*REQUIRED WORK*. How many lines in these records include the string "Faith"? Reply with that number alone.

[RECORD SET — start]

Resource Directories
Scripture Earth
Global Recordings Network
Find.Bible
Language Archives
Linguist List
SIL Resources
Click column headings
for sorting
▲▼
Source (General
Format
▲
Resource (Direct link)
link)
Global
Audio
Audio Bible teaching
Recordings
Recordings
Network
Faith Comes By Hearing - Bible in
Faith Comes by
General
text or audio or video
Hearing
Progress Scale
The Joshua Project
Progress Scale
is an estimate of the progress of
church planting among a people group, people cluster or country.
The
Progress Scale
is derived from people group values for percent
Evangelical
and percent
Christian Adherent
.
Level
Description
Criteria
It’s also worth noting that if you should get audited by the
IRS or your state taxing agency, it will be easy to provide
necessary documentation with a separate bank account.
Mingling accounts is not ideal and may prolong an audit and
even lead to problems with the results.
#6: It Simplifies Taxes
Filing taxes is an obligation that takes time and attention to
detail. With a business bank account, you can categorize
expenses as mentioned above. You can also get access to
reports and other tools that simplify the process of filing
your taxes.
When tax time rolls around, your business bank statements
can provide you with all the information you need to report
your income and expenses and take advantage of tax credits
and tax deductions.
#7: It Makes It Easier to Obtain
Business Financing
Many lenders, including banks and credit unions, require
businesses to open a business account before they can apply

[RECORD SET — finish]

*RESPONSE TO THE TASK*. 2